How does one explore contemporary art and prepare for an island visit with children? Helsinki Biennial’s producer of education, Pinja Petäjä, suggests works to observe with children at Helsinki Biennial 2023 on Vallisaari Island.

“Art is an adventure. You only need curiosity and cooperation of all senses,” says Helsinki Biennial’s producer of education Pinja Petäjä. “Artists are often the ones that take a closer look at things that would otherwise go unnoticed. The works at Helsinki Biennial 2023 invite us to look closely and carefully.”

The 16 works on Vallisaari are specially made for their surrounding environment in dialogue with nature. The route presented in this article is only a suggestion, and everyone can modify their biennial visit as they wish.

“Contemporary art is created in our time and deals with issues we are living with,” Petäjä says. To explore contemporary art with children, Petäjä suggests easy questions like “what is going on in this work?” or “why was this work created?”

“Everyone sees the world in their own way. Among art, our memories and experiences are involved in the discussion. Additionally, a small child could bring a toy with them and show the artworks to it.”

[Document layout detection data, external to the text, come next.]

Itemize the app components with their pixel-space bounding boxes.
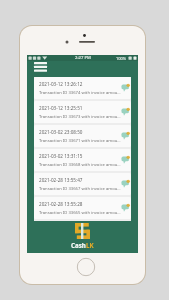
staticText: 100%: [116, 56, 127, 61]
button[interactable]: 2021-03-12 13:25:51: [34, 101, 131, 123]
button[interactable]: 2021-02-28 13:55:47: [34, 173, 131, 195]
staticText: 2021-03-12 13:25:51: [39, 105, 83, 111]
staticText: Transaction ID 33674 with invoice amount…: [39, 90, 121, 96]
staticText: Transaction ID 33667 with invoice amount…: [39, 186, 121, 192]
button[interactable]: 2021-03-02 13:31:15: [34, 149, 131, 171]
staticText: LK: [86, 241, 94, 249]
staticText: 2021-03-12 13:26:12: [39, 81, 83, 87]
staticText: 2021-03-02 23:08:50: [39, 129, 83, 135]
staticText: 2021-02-28 13:55:47: [39, 177, 83, 183]
staticText: Transaction ID 33665 with invoice amount…: [39, 210, 121, 216]
button[interactable]: 2021-03-02 23:08:50: [34, 125, 131, 147]
button[interactable]: 2021-02-28 13:55:28: [34, 197, 131, 219]
staticText: Transaction ID 33671 with invoice amount…: [39, 138, 121, 144]
button[interactable]: 2021-03-12 13:26:12: [34, 77, 131, 99]
staticText: Cash: [71, 241, 86, 249]
staticText: 2021-03-02 13:31:15: [39, 153, 83, 159]
button[interactable]: Open navigation menu: [32, 61, 49, 77]
staticText: 2:27 PM: [75, 55, 91, 61]
staticText: Transaction ID 33668 with invoice amount…: [39, 162, 121, 168]
staticText: Transaction ID 33673 with invoice amount…: [39, 114, 121, 120]
staticText: 2021-02-28 13:55:28: [39, 201, 83, 207]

Pinja’s suggestion for a biennial tour with children

Start your Vallisaari visit by using the map at Luotsipiha’s information desk and determine together your current location and how to find the route and artworks from the map. Then you can discover the map’s numbered circles along the route.

“My kids were wondering why the island is called Vallisaari (‘Embankment Island’), which led us to talk about the island’s history. Embankment is a hill-like structure. Earlier, the island was in military use for a long time. Before that, the island was called Lampisaari (‘Pond Island’) because seafarers went there for fresh water.”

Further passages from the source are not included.